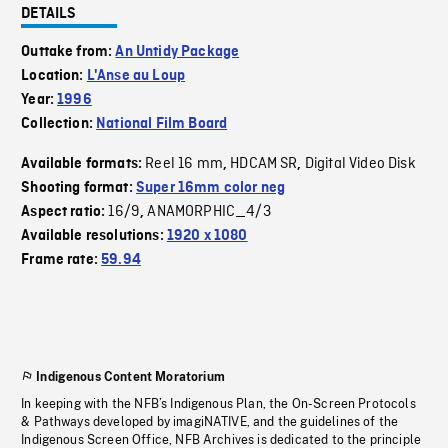
DETAILS
Outtake from:
An Untidy Package
Location:
L'Anse au Loup
Year:
1996
Collection:
National Film Board
Reel 16 mm
HDCAM SR
Digital Video Disk
Available formats:
,
,
Shooting format:
Super 16mm color neg
16/9
ANAMORPHIC_4/3
Aspect ratio:
,
Available resolutions:
1920 x 1080
Frame rate:
59.94
Indigenous Content Moratorium
In keeping with the NFB’s Indigenous Plan, the On-Screen Protocols
& Pathways developed by imagiNATIVE, and the guidelines of the
Indigenous Screen Office, NFB Archives is dedicated to the principle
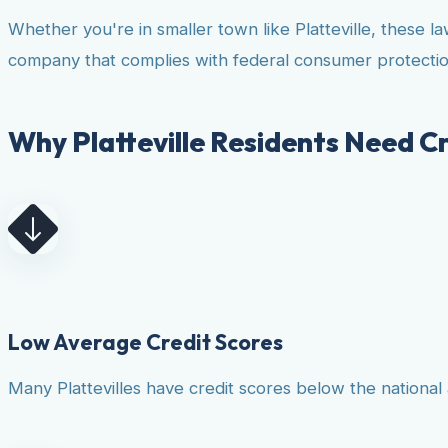
Whether you're in smaller town like Platteville, these 
company that complies with federal consumer protectio
Why Platteville Residents Need Cr
Low Average Credit Scores
Many Plattevilles have credit scores below the national 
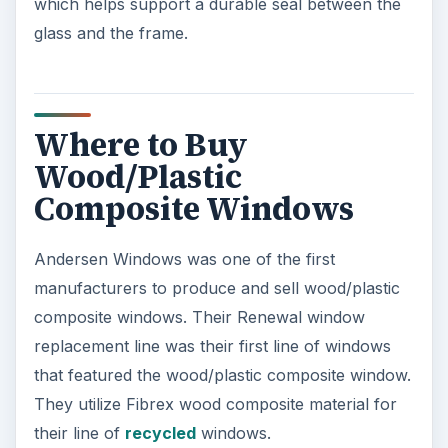
which helps support a durable seal between the
glass and the frame.
Where to Buy
Wood/Plastic
Composite Windows
Andersen Windows was one of the first
manufacturers to produce and sell wood/plastic
composite windows. Their Renewal window
replacement line was their first line of windows
that featured the wood/plastic composite window.
They utilize Fibrex wood composite material for
their line of
recycled
windows.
· · · · ·
> [What the exercise asks] Provide an exact copy of only the lines from the beginning of the entries through the line containing "guidelines of the", both ends included, with no pictures.

> [Output below]
DETAILS
Outtake from:
An Untidy Package
Location:
L'Anse au Loup
Year:
1996
Collection:
National Film Board
Reel 16 mm
HDCAM SR
Digital Video Disk
Available formats:
,
,
Shooting format:
Super 16mm color neg
16/9
ANAMORPHIC_4/3
Aspect ratio:
,
Available resolutions:
1920 x 1080
Frame rate:
59.94
Indigenous Content Moratorium
In keeping with the NFB’s Indigenous Plan, the On-Screen Protocols
& Pathways developed by imagiNATIVE, and the guidelines of the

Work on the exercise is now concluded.